Et pit et pat… voici pourquoi en 10 explorations

  1. Cet album rappelle combien la découverte est constitutive du tout-petit.
  2. Mais surtout rappelle à l’adulte la vision que peut avoir le tout-petit dans sa découverte quotidienne du monde.
  3. Pas besoin d’aller bien loin, TOUT est découverte et imaginaire !
  4. Cet album induit aussi profondément le besoin d’être rassuré.
  5. Les sonorités : Et « pit et pat », « non pi non pa », très rythmées, balisent le chemin des petits pas du tout-petit : on peut non seulement le suivre, mais l’entendre ! Exactement comme quand l’adulte le laisse découvrir mais étant en alerte pour ne pas qu’il se mette en danger.

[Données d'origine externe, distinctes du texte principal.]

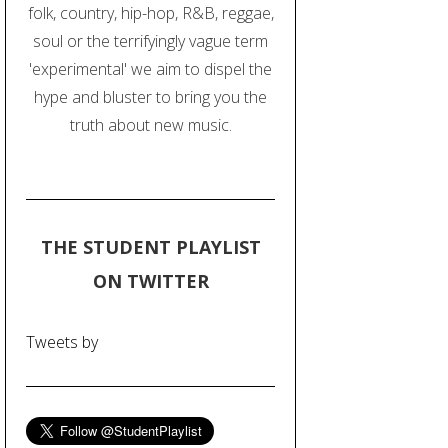
folk, country, hip-hop, R&B, reggae,
soul or the terrifyingly vague term
'experimental' we aim to dispel the
hype and bluster to bring you the
truth about new music.
THE STUDENT PLAYLIST
ON TWITTER
Tweets by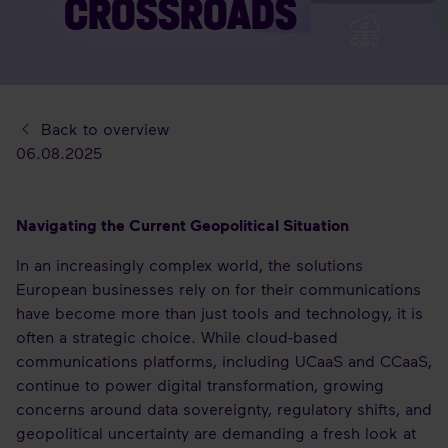
CROSSROADS
Back to overview
06.08.2025
Navigating the Current Geopolitical Situation
In an increasingly complex world, the solutions
European businesses rely on for their communications
have become more than just tools and technology, it is
often a strategic choice. While cloud-based
communications platforms, including UCaaS and CCaaS,
continue to power digital transformation, growing
concerns around data sovereignty, regulatory shifts, and
geopolitical uncertainty are demanding a fresh look at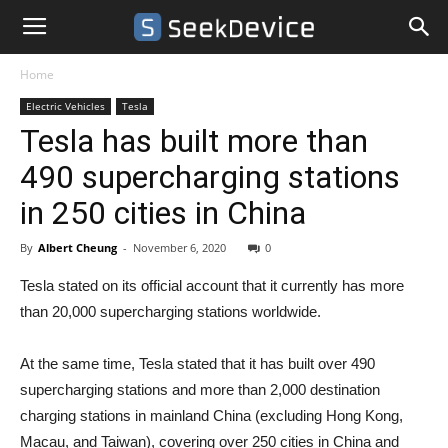
Home
Electric Vehicles
Tesla
Tesla has built more than
490 supercharging stations
in 250 cities in China
By
Albert Cheung
-
November 6, 2020
0
Tesla stated on its official account that it currently has more
than 20,000 supercharging stations worldwide.
At the same time, Tesla stated that it has built over 490
supercharging stations and more than 2,000 destination
charging stations in mainland China (excluding Hong Kong,
Macau, and Taiwan), covering over 250 cities in China and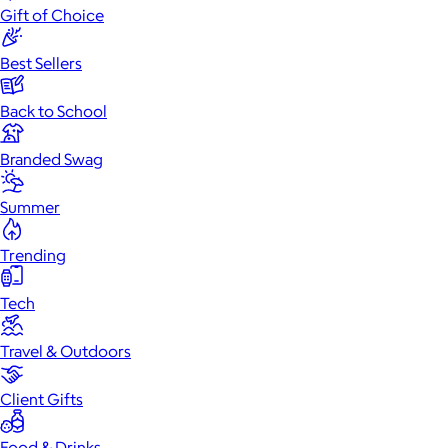
Gift of Choice
Best Sellers
Back to School
Branded Swag
Summer
Trending
Tech
Travel & Outdoors
Client Gifts
Food & Drinks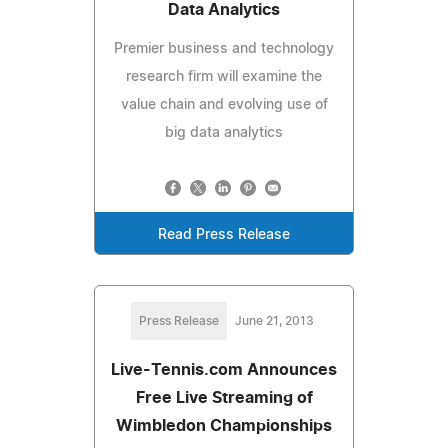
Data Analytics
Premier business and technology
research firm will examine the
value chain and evolving use of
big data analytics
Read Press Release
Press Release
June 21, 2013
Live-Tennis.com Announces
Free Live Streaming of
Wimbledon Championships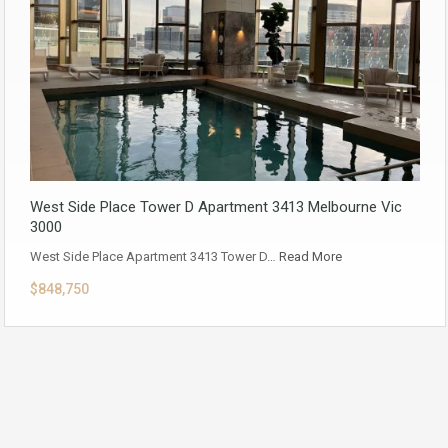
West Side Place Tower D Apartment 3413 Melbourne Vic
3000
West Side Place Apartment 3413 Tower D…
Read More
$848,750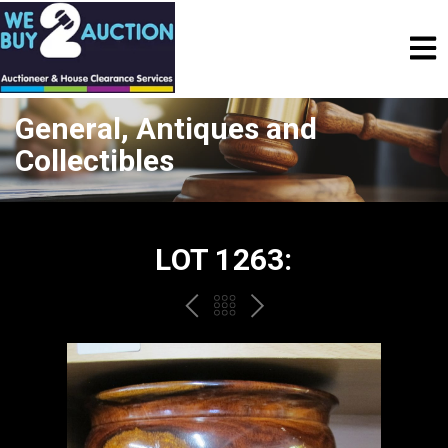
General, Antiques and
Collectibles
LOT 1263:
PREV
BACK
NEXT
TO
THE
CATALOGUE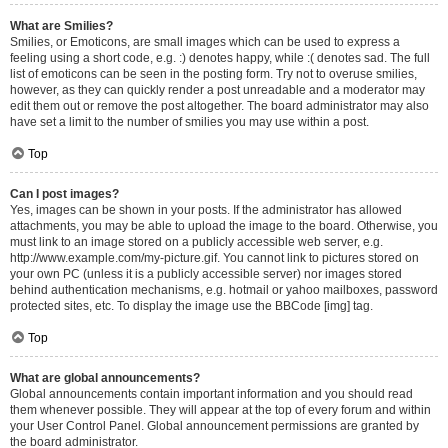
What are Smilies?
Smilies, or Emoticons, are small images which can be used to express a
feeling using a short code, e.g. :) denotes happy, while :( denotes sad. The full
list of emoticons can be seen in the posting form. Try not to overuse smilies,
however, as they can quickly render a post unreadable and a moderator may
edit them out or remove the post altogether. The board administrator may also
have set a limit to the number of smilies you may use within a post.
Top
Can I post images?
Yes, images can be shown in your posts. If the administrator has allowed
attachments, you may be able to upload the image to the board. Otherwise, you
must link to an image stored on a publicly accessible web server, e.g.
http://www.example.com/my-picture.gif. You cannot link to pictures stored on
your own PC (unless it is a publicly accessible server) nor images stored
behind authentication mechanisms, e.g. hotmail or yahoo mailboxes, password
protected sites, etc. To display the image use the BBCode [img] tag.
Top
What are global announcements?
Global announcements contain important information and you should read
them whenever possible. They will appear at the top of every forum and within
your User Control Panel. Global announcement permissions are granted by
the board administrator.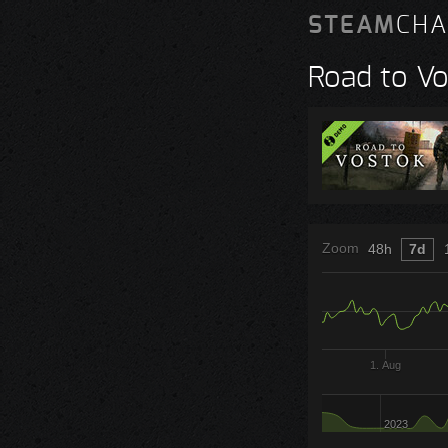
STEAM
CHA
Road to V
Zoom
48h
7d
1. Aug
2023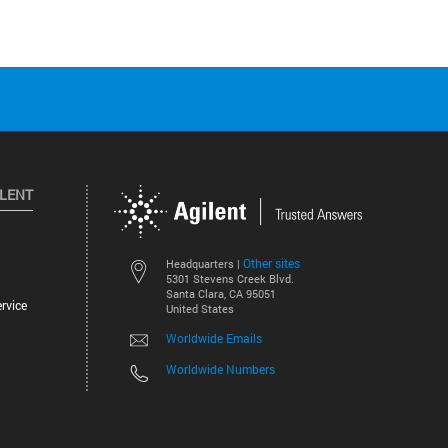
ILENT
Other sites
Headquarters |
5301 Stevens Creek Blvd.
Santa Clara, CA 95051
rvice
United States
Worldwide Emails
Worldwide Numbers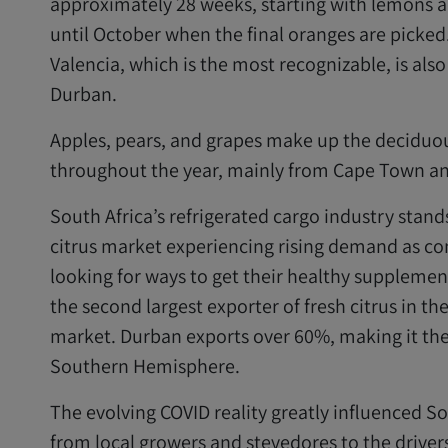
approximately 28 weeks, starting with lemons a
until October when the final oranges are picked
Valencia, which is the most recognizable, is als
Durban.
Apples, pears, and grapes make up the deciduou
throughout the year, mainly from Cape Town an
South Africa’s refrigerated cargo industry stands
citrus market experiencing rising demand as c
looking for ways to get their healthy supplement
the second largest exporter of fresh citrus in th
market. Durban exports over 60%, making it the l
Southern Hemisphere.
The evolving COVID reality greatly
influenced Sou
from local growers and stevedores to the drivers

  6. L’adulte est du coup invisible sur ces pages, mais il est bien là : comme spectateur de son tout-petit explorateur-acteur.
  7. Les objets du quotidien, dans leur transformation, constituent un petit jeu que même un grand frère ou une grande sœur peuvent apprécier. Ils sont vivants ces objets, ont leur vie propre. C’est aussi le cas dans l’imaginaire des enfants.
  8. Les coloris chaleureux avec leur unité de tons donnent un espace rassurant dans ces objets déformés et grandioses.
  9. C’est un album que j’utilise en formation petite enfance pour ce qu’il oblige à se mettre à la portée du tout-petit et à lui laisser l’espace nécessaire dans son appropriation de ce qui lui est donné à lire.
  10. En un mot un album idéal sur l’autonomie aussi bien pour le tout-petit que pour l’adulte. C’est ça le secret des albums de Jeanne Ashbé : savoir s’adresser aux deux !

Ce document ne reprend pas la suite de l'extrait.